Eli was born in the Stockport area in 1886. Twenty years later, he married Florrie Bowden in a civil ceremony at Stockport. They set up home at 6 Hyde Street, Portwood. Eli worked a window cleaner until he travelled into Manchester to enlist in the army, on 31 October 1915.
On the night of 14/15th May 1916, Eli and his comrades were in front line trenches at Ploegsteert, south of the Belgian town of Ypres towards the border with France at Armentieres. Eli was shot, no doubt by a German sniper, and died shortly afterwards.

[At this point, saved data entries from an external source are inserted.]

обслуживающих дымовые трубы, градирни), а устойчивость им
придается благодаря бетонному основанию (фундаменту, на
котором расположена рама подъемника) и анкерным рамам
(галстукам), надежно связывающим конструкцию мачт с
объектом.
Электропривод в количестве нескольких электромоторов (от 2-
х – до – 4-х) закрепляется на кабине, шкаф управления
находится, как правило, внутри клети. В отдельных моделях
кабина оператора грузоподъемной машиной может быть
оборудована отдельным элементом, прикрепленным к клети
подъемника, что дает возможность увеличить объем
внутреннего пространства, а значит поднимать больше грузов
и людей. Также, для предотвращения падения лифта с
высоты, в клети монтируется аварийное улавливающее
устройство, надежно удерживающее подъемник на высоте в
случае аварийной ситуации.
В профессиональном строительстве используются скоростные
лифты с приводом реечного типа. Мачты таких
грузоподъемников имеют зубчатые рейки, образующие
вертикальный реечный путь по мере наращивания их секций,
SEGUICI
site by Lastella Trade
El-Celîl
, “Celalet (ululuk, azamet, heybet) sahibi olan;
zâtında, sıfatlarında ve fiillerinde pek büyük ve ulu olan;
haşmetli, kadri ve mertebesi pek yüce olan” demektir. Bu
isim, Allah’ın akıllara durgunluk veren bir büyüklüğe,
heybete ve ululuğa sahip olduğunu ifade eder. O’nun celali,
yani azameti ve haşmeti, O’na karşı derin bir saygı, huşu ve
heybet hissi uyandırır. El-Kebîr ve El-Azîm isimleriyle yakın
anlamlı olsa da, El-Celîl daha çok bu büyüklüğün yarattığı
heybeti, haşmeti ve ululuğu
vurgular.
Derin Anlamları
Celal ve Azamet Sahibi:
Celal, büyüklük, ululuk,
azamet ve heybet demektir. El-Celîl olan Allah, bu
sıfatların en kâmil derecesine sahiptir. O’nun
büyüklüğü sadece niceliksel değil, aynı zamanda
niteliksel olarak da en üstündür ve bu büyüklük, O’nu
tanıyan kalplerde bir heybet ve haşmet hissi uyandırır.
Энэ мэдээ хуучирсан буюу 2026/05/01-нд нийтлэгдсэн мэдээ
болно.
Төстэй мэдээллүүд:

His sergeant later wrote to Florrie "He was a sentry on the night of the 14th when it happened; medical attention was at once procured and he was taken away to the dressing station. He was quite conscious and it came as a great surprise when we heard of his death the following morning at 6.30am. He was buried with all the respect a soldier could get about two miles at the rear of the firing line. He hasn't been long with the Battalion but his manner and cheerful disposition made him a general favourite in his platoon and company."
The Battalion chaplain also wrote "....But you will not forget that he has given his life for a glorious cause and has made the greatest sacrifice a man can make. Even in the midst of your sadness, it can be a comfort to you that your husband has played a man's part.....Your husband's body was laid to rest in a little soldiers' cemetery which was consecrated by the Bishop of London. Some of his comrades were present and said the burial service."
The "little cemetery" in this quiet sector of the Western Front now contains the graves of 353 soldiers, including 18 Germans.